→ To do
Go over the data and copy out each line with "Buyer" in it.
▼
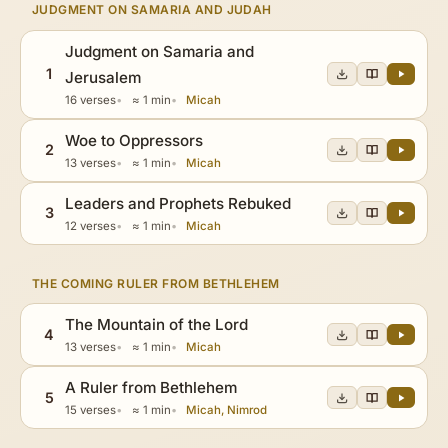
JUDGMENT ON SAMARIA AND JUDAH
Judgment on Samaria and
1
Jerusalem
16 verses
≈ 1 min
Micah
Woe to Oppressors
2
13 verses
≈ 1 min
Micah
Leaders and Prophets Rebuked
3
12 verses
≈ 1 min
Micah
THE COMING RULER FROM BETHLEHEM
The Mountain of the Lord
4
13 verses
≈ 1 min
Micah
A Ruler from Bethlehem
5
15 verses
≈ 1 min
Micah, Nimrod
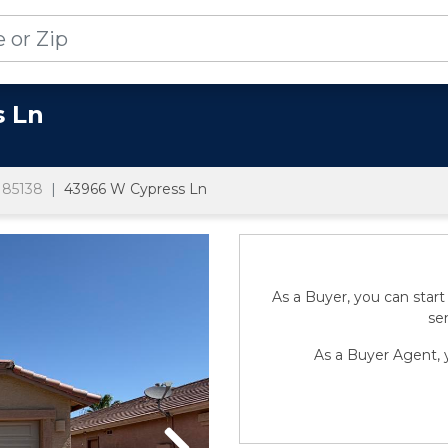
s Ln
85138
43966 W Cypress Ln
As a Buyer, you can start
sen
As a Buyer Agent, y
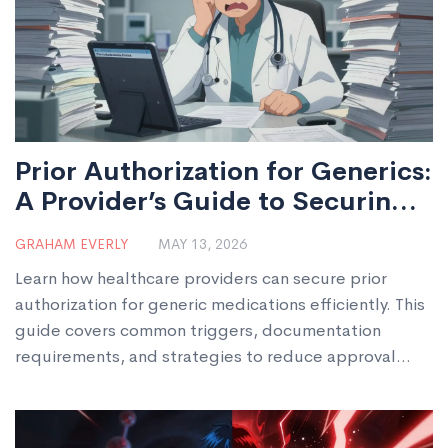
Prior Authorization for Generics:
A Provider’s Guide to Securing
Approval
GRAHAM EVERLY
MAY 13, 2026
Learn how healthcare providers can secure prior
authorization for generic medications efficiently. This
guide covers common triggers, documentation
requirements, and strategies to reduce approval
times in 2026.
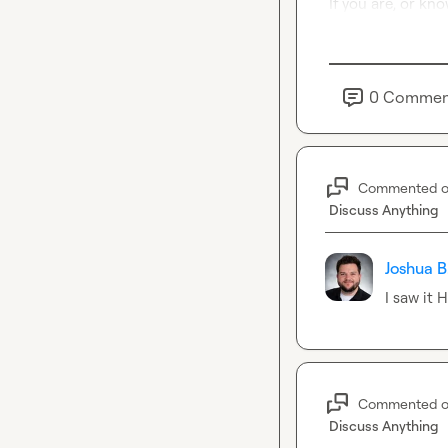
If you are, or kn
0
Commen
Commented 
Discuss Anything
Joshua B
I saw it 
Commented 
Discuss Anything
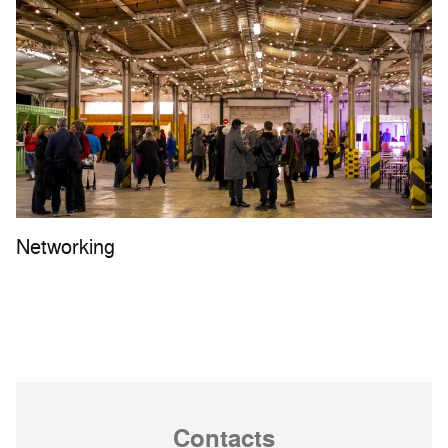
Networking
Contacts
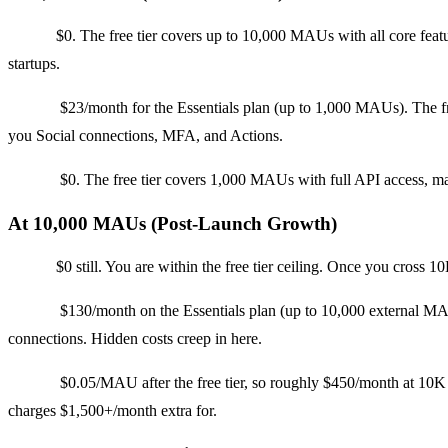
Clerk:
$0. The free tier covers up to 10,000 MAUs with all core feat
startups.
Auth0:
$23/month for the Essentials plan (up to 1,000 MAUs). The fr
you Social connections, MFA, and Actions.
Stytch:
$0. The free tier covers 1,000 MAUs with full API access, m
At 10,000 MAUs (Post-Launch Growth)
Clerk:
$0 still. You are within the free tier ceiling. Once you cross
Auth0:
$130/month on the Essentials plan (up to 10,000 external MAU
connections. Hidden costs creep in here.
Stytch:
$0.05/MAU after the free tier, so roughly $450/month at 10K
charges $1,500+/month extra for.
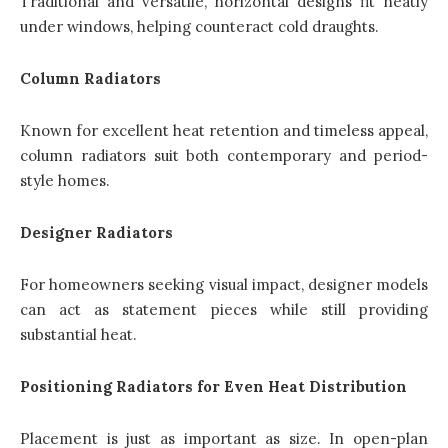
Traditional and versatile, horizontal designs fit neatly
under windows, helping counteract cold draughts.
Column Radiators
Known for excellent heat retention and timeless appeal,
column radiators suit both contemporary and period-
style homes.
Designer Radiators
For homeowners seeking visual impact, designer models
can act as statement pieces while still providing
substantial heat.
Positioning Radiators for Even Heat Distribution
Placement is just as important as size. In open-plan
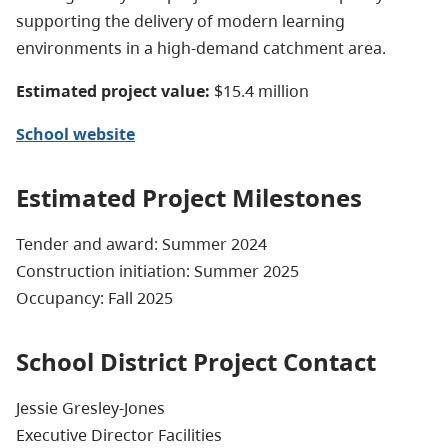
supporting the delivery of modern learning
environments in a high-demand catchment area.
Estimated project value:
$15.4 million
School website
Estimated Project Milestones
Tender and award: Summer 2024
Construction initiation: Summer 2025
Occupancy: Fall 2025
School District Project Contact
Jessie Gresley-Jones
Executive Director Facilities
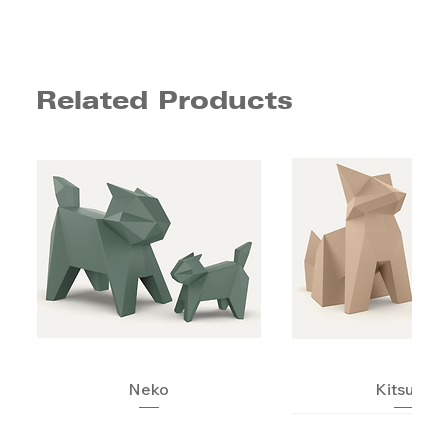
Related Products
Neko
Kitsune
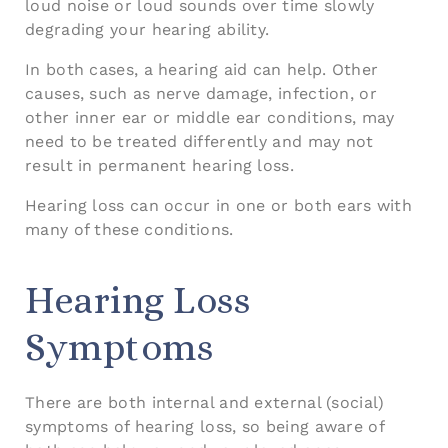
loud noise or loud sounds over time slowly
degrading your hearing ability.
In both cases, a hearing aid can help. Other
causes, such as nerve damage, infection, or
other inner ear or middle ear conditions, may
need to be treated differently and may not
result in permanent hearing loss.
Hearing loss can occur in one or both ears with
many of these conditions.
Hearing Loss
Symptoms
There are both internal and external (social)
symptoms of hearing loss, so being aware of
▲
→ Your solution
As a Buyer, you can start
As a Buyer Agent, y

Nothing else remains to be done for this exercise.